The right way to Scrape a List of Topics from a Subreddit Using Bash
An output file is generated the same directory and contents will be something like this:
Let dive in the
jq command line we referred to as:
The actions begins when ever
curl is referred to as with a personalized header plus the URL of the subreddit to scrape. The outcome is piped to
jq where it parsed and reduced to 3 fields: Subject, URL and Permalink. These kinds of lines happen to be read, one-at-a-time, and kept into a changing using the browse command, all of the inside of a when loop, that may continue right up until there are reduce your lines you just read. The last distinctive line of the inner when block echoes the three domains, delimited with a tab persona, and then piping it throughout the
tr command line so that the double-quotes can be removed out. The outcome is then appended to a record.
And, last but not least, execute the script using a subreddit identity:
Wee gonna use
crimp to retrieve the JSON feed out of Reddit and
jq to parse the JSON info and get the fields we want from your results. Install these two dependencies using
apt-get on Ubuntu and other Debian-based Linux distributions. On other Linux distributions, make use of your distribution’s package administration tool instead.

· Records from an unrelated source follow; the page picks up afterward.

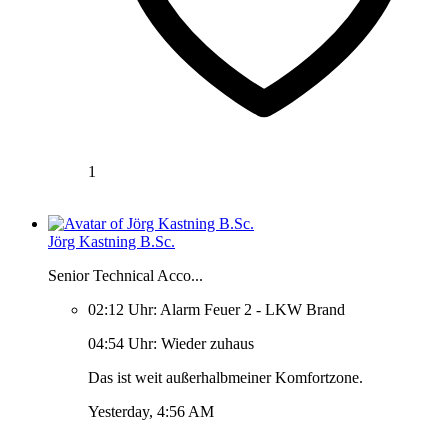
1
Jörg Kastning B.Sc.
Senior Technical Acco...
02:12 Uhr: Alarm Feuer 2 - LKW Brand
04:54 Uhr: Wieder zuhaus
Das ist weit außerhalbmeiner Komfortzone.
Yesterday, 4:56 AM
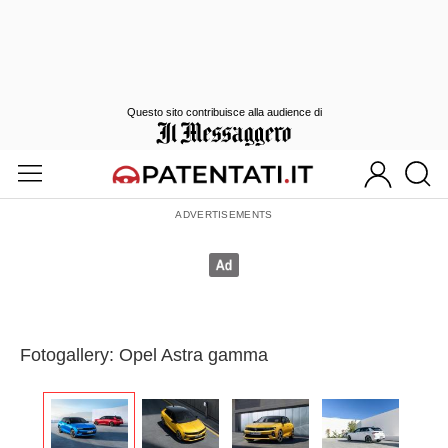
Questo sito contribuisce alla audience di
Fotogallery: Opel Astra gamma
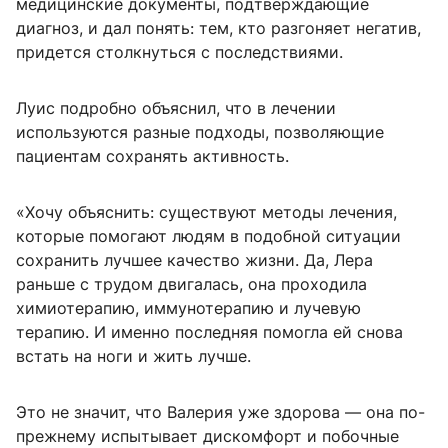
медицинские документы, подтверждающие
диагноз, и дал понять: тем, кто разгоняет негатив,
придется столкнуться с последствиями.
Луис подробно объяснил, что в лечении
используются разные подходы, позволяющие
пациентам сохранять активность.
«Хочу объяснить: существуют методы лечения,
которые помогают людям в подобной ситуации
сохранить лучшее качество жизни. Да, Лера
раньше с трудом двигалась, она проходила
химиотерапию, иммунотерапию и лучевую
терапию. И именно последняя помогла ей снова
встать на ноги и жить лучше.
Это не значит, что Валерия уже здорова — она по-
прежнему испытывает дискомфорт и побочные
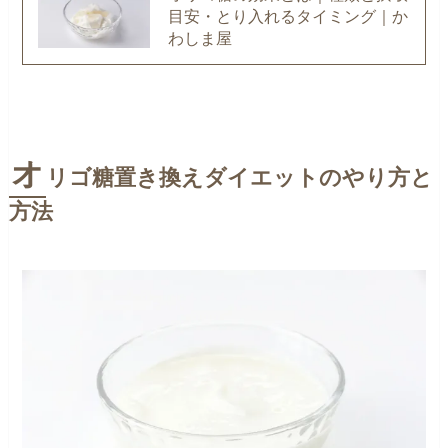
目安・とり入れるタイミング｜か
わしま屋
オ
リゴ糖置き換えダイエットのやり方と
方法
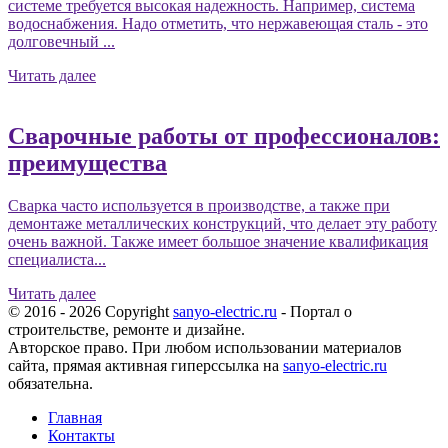
системе требуется высокая надежность. Например, система
водоснабжения. Надо отметить, что нержавеющая сталь - это
долговечный ...
Читать далее
Сварочные работы от профессионалов:
преимущества
Сварка часто используется в производстве, а также при
демонтаже металлических конструкций, что делает эту работу
очень важной. Также имеет большое значение квалификация
специалиста...
Читать далее
© 2016 - 2026 Copyright
sanyo-electric.ru
- Портал о
строительстве, ремонте и дизайне.
Авторское право. При любом использовании материалов
сайта, прямая активная гиперссылка на
sanyo-electric.ru
обязательна.
Главная
Контакты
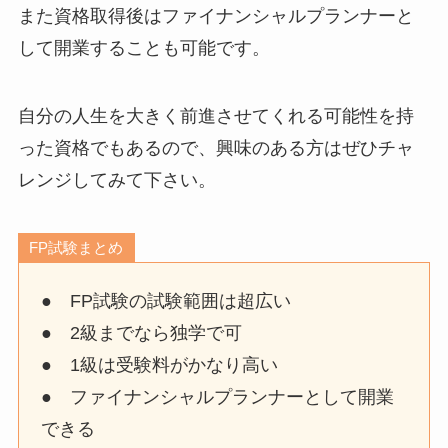
また資格取得後はファイナンシャルプランナーと
して開業することも可能です。
自分の人生を大きく前進させてくれる可能性を持
った資格でもあるので、興味のある方はぜひチャ
レンジしてみて下さい。
FP試験まとめ
● FP試験の試験範囲は超広い
● 2級までなら独学で可
● 1級は受験料がかなり高い
● ファイナンシャルプランナーとして開業
できる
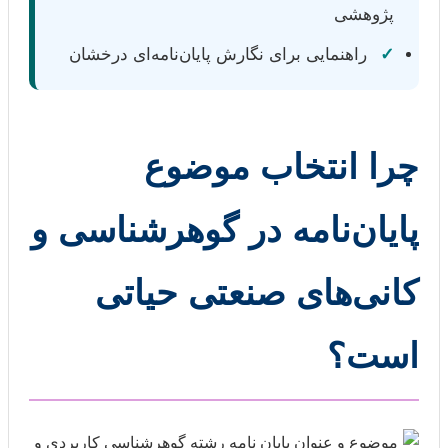
پژوهشی
✓
راهنمایی برای نگارش پایان‌نامه‌ای درخشان
چرا انتخاب موضوع
پایان‌نامه در گوهرشناسی و
کانی‌های صنعتی حیاتی
است؟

Each item in the array is an object that also contains two fields called kind and data. The properties we want to grab are in the data object.

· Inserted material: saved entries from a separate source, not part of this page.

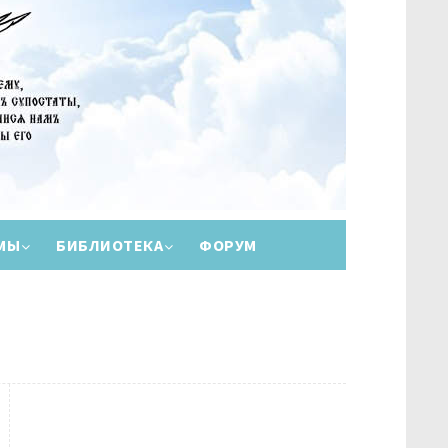
МЫ
БИБЛИОТЕКА
ФОРУМ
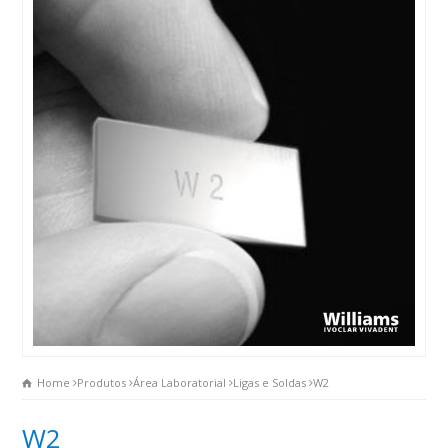
Home
Produtos
Área Laboratorial
Ligas e Soldas
W2
W2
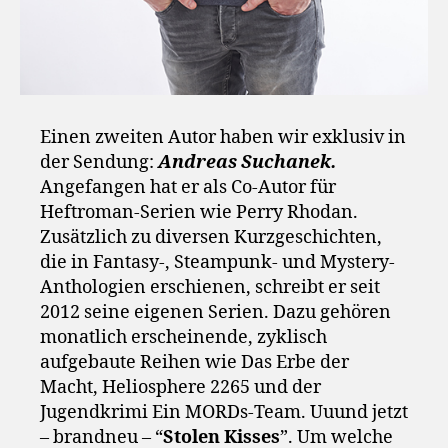
Einen zweiten Autor haben wir exklusiv in
der Sendung:
Andreas Suchanek.
Angefangen hat er als Co-Autor für
Heftroman-Serien wie Perry Rhodan.
Zusätzlich zu diversen Kurzgeschichten,
die in Fantasy-, Steampunk- und Mystery-
Anthologien erschienen, schreibt er seit
2012 seine eigenen Serien. Dazu gehören
monatlich erscheinende, zyklisch
aufgebaute Reihen wie Das Erbe der
Macht, Heliosphere 2265 und der
Jugendkrimi Ein MORDs-Team. Uuund jetzt
– brandneu – “
Stolen Kisses
”. Um welche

jq expects an expression that can be given to the type data and produces the specified output. It should describe the contents with regards to their pecking order and health club to an mixture, as well as how a data needs to be transformed. Let run the complete command once again with the appropriate expression:
Delicious fields inside the output info, but each and every one wee enthusiastic about are Subject, Permalink, and URL. Lit . an inclusive list of types and their domains on Reddit API records page: https://github.com/reddit-archive/reddit/wiki/JSON
Reddit may be a goldmine of interesting articles and news flash, and it all conveniently accessed featuring a JSON API. Now that you have ways to access this kind of data and process the results you can try things like:
Note the period that follows the command. This expression just parses the input and prints it as-is. The output looks effectively formatted and color-coded:
All of this is possible using the data offered and the tools you have on your system. Happy hacking!
Reddit offers JSON feeds for every subreddit. Here is how to produce a Bash script that downloads and parses a list of content from any subreddit you prefer. This is just one thing that you can do with Reddit’s JSON feeds.
There are three expressions in this command separated by two pipe symbols. The results of each manifestation are handed to the next for further evaluation. The first manifestation filters out all sorts of things except the array of Reddit listings. This kind of output is certainly piped in the second reflection and forced in an array. Your third expression serves on each aspect in the mixture and ingredients three homes. More information regarding
jq and expression format can be found in jq’s official manual.
The output should certainly fill up the terminal eye-port and look this type of thing:
We wish to extract Subject, Permalink, and URL, in the output info and preserve it into a tab-delimited data file. We can work with text developing tools just like
grep , although we have an alternative tool by our discretion that recognizes JSON info structures, named
jq . To find our initial attempt, let use it to pretty-print and color-code the output. Wel utilize the same contact as prior to, but this time, tube the output through
jq and instruct it to parse and produce the JSON data.
The output shows Title, URL, and Permalink each on their own brand:
Open your editor and duplicate the items of this snippet into a document called scrape-reddit. sh
Let put the API call and the JSON post-processing together in a script which will generate a file with the discussions we want. Wel add support for fetching posts coming from any subreddit, not just /r/MildlyInteresting.
Let study the structure of the JSON data we get back coming from Reddit. The main result is usually an object which contains two houses: kind and data. The latter holds a property called
children , which include an array of posts to this subreddit.
Each brand contains the three fields wee after, segregated using a case character.
Ahead of we can do this program, we must make certain that it has been of course execute accord. Use the
chmod command to put on these accord to the data file:
Note how the options used before the URL:
-s forces curl to run in silent mode so that we don see any output, except the data from Reddit servers. The next option and the parameter that follows,
-A eddit scraper example/code> , sets a custom individual agent line that helps Reddit identify the service being able to view their info. The Reddit API hosts apply pace limits based upon the user agent string. Setting up a tailor made value can cause Reddit to segment each of our rate limit away from different callers and minimize the chance that we all get a great HTTP 429 Rate Limit Exceeded problem.
Let see the actual data supply looks like. Make use of
curl to fetch the most recent posts from your MildlyInteresting subreddit:
Next, it is going to store the first disagreement as the subreddit brand, and build up a date-stamped filename in which the output will be saved.
This script can first check if the user features supplied a subreddit brand. If not really, it from the with a mistake message and a non-zero return code.